#### [ASSIGNMENT]
Lift every line from the entries that includes the word "even".

↓

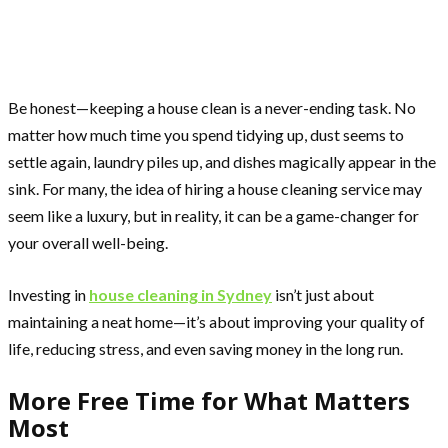
Be honest—keeping a house clean is a never-ending task. No
matter how much time you spend tidying up, dust seems to
settle again, laundry piles up, and dishes magically appear in the
sink. For many, the idea of hiring a house cleaning service may
seem like a luxury, but in reality, it can be a game-changer for
your overall well-being.
Investing in
house cleaning in Sydney
isn’t just about
maintaining a neat home—it’s about improving your quality of
life, reducing stress, and even saving money in the long run.
More Free Time for What Matters
Most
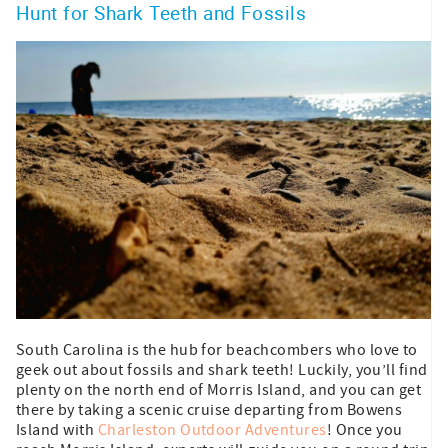
Hunt for Shark Teeth and Fossils
South Carolina is the hub for beachcombers who love to
geek out about fossils and shark teeth! Luckily, you’ll find
plenty on the north end of Morris Island, and you can get
there by taking a scenic cruise departing from Bowens
Island with
Charleston Outdoor Adventures
! Once you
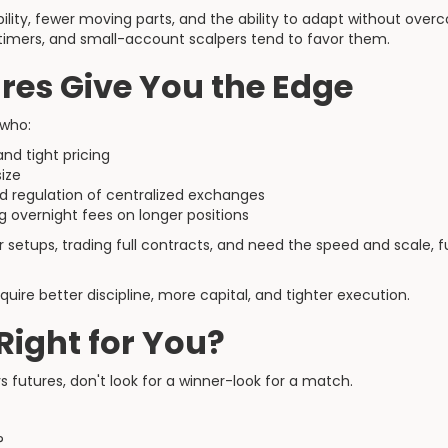
ility, fewer moving parts, and the ability to adapt without over
timers, and small-account scalpers tend to favor them.
res Give You the Edge
 who:
and tight pricing
size
nd regulation of centralized exchanges
 overnight fees on longer positions
ur setups, trading full contracts, and need the speed and scale,
quire better discipline, more capital, and tighter execution.
Right for You?
s futures, don't look for a winner-look for a match.
?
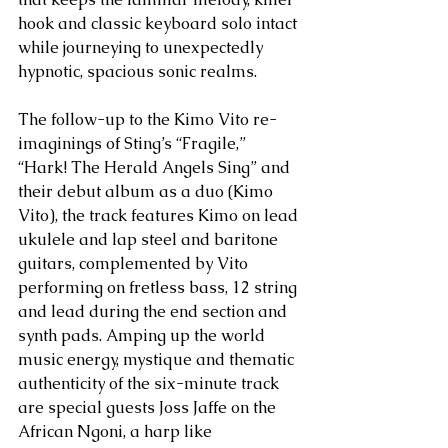
hook and classic keyboard solo intact 
while journeying to unexpectedly 
hypnotic, spacious sonic realms.
The follow-up to the Kimo Vito re-
imaginings of Sting’s “Fragile,” 
“Hark! The Herald Angels Sing” and 
their debut album as a duo (Kimo 
Vito), the track features Kimo on lead 
ukulele and lap steel and baritone 
guitars, complemented by Vito 
performing on fretless bass, 12 string 
and lead during the end section and 
synth pads. Amping up the world 
music energy, mystique and thematic 
authenticity of the six-minute track 
are special guests Joss Jaffe on the 
African Ngoni, a harp like 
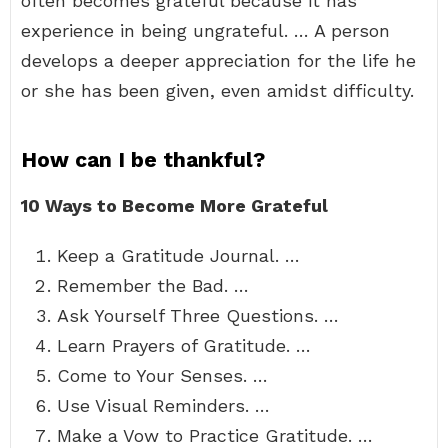
often becomes grateful because it has
experience in being ungrateful. … A person
develops a deeper appreciation for the life he
or she has been given, even amidst difficulty.
How can I be thankful?
10 Ways to Become More Grateful
Keep a Gratitude Journal. …
Remember the Bad. …
Ask Yourself Three Questions. …
Learn Prayers of Gratitude. …
Come to Your Senses. …
Use Visual Reminders. …
Make a Vow to Practice Gratitude. …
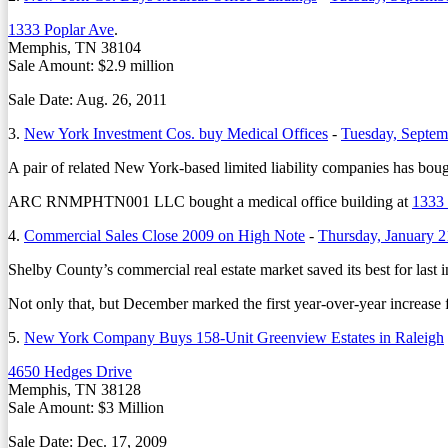
1333 Poplar Ave
.
Memphis, TN 38104
Sale Amount: $2.9 million
Sale Date: Aug. 26, 2011
3.
New York Investment Cos. buy Medical Offices
-
Tuesday, Septem
A pair of related New York-based limited liability companies has boug
ARC RNMPHTN001 LLC bought a medical office building at
1333 
4.
Commercial Sales Close 2009 on High Note
-
Thursday, January 2
Shelby County’s commercial real estate market saved its best for last in
Not only that, but December marked the first year-over-year increase
5.
New York Company Buys 158-Unit Greenview Estates in Raleigh
4650 Hedges Drive
Memphis, TN 38128
Sale Amount: $3 Million
Sale Date: Dec. 17, 2009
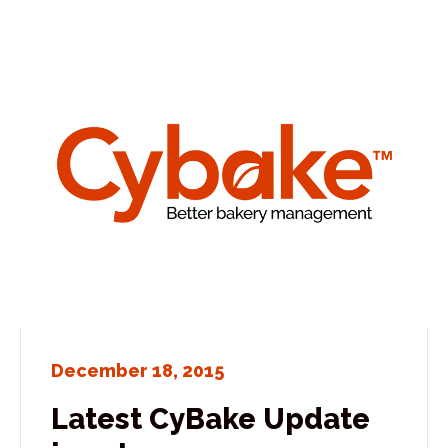
December 18, 2015
Latest CyBake Update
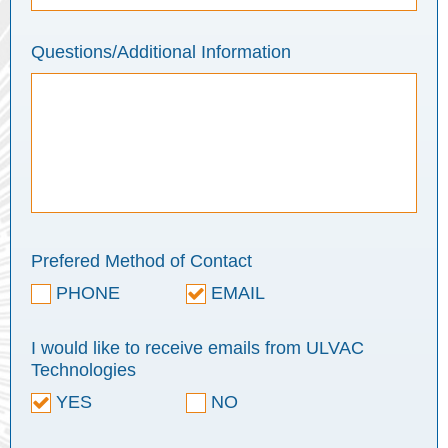
Questions/Additional Information
Prefered Method of Contact
PHONE
EMAIL
I would like to receive emails from ULVAC
Technologies
YES
NO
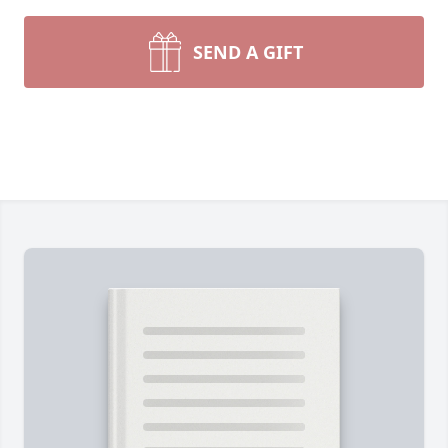
SEND A GIFT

↑

#### [EXERCISE SOLUTION]
life, reducing stress, and even saving money in the long run.
or she has been given, even amidst difficulty.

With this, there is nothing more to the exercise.